**Work required:** The listing below should be written out exactly; please include all of it.

**Given records:**
========================================
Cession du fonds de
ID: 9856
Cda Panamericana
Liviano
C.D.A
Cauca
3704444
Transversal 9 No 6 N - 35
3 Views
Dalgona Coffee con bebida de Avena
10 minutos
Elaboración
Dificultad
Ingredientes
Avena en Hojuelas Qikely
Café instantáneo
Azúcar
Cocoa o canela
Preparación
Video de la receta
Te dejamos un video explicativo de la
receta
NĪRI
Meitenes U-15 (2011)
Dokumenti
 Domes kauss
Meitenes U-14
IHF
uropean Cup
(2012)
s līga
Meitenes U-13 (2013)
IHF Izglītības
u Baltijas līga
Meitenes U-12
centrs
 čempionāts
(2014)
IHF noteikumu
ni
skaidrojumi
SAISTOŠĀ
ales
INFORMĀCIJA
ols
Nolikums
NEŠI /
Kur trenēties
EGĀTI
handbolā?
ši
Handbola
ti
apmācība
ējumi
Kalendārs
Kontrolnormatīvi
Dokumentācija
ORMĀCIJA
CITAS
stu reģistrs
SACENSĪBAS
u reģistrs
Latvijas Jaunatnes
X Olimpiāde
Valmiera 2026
========================================
**Result of this task:**
Cession du fonds de
ID: 9856
Cda Panamericana
Liviano
C.D.A
Cauca
3704444
Transversal 9 No 6 N - 35
3 Views
Dalgona Coffee con bebida de Avena
10 minutos
Elaboración
Dificultad
Ingredientes
Avena en Hojuelas Qikely
Café instantáneo
Azúcar
Cocoa o canela
Preparación
Video de la receta
Te dejamos un video explicativo de la
receta
NĪRI
Meitenes U-15 (2011)
Dokumenti
 Domes kauss
Meitenes U-14
IHF
uropean Cup
(2012)
s līga
Meitenes U-13 (2013)
IHF Izglītības
u Baltijas līga
Meitenes U-12
centrs
 čempionāts
(2014)
IHF noteikumu
ni
skaidrojumi
SAISTOŠĀ
ales
INFORMĀCIJA
ols
Nolikums
NEŠI /
Kur trenēties
EGĀTI
handbolā?
ši
Handbola
ti
apmācība
ējumi
Kalendārs
Kontrolnormatīvi
Dokumentācija
ORMĀCIJA
CITAS
stu reģistrs
SACENSĪBAS
u reģistrs
Latvijas Jaunatnes
X Olimpiāde
Valmiera 2026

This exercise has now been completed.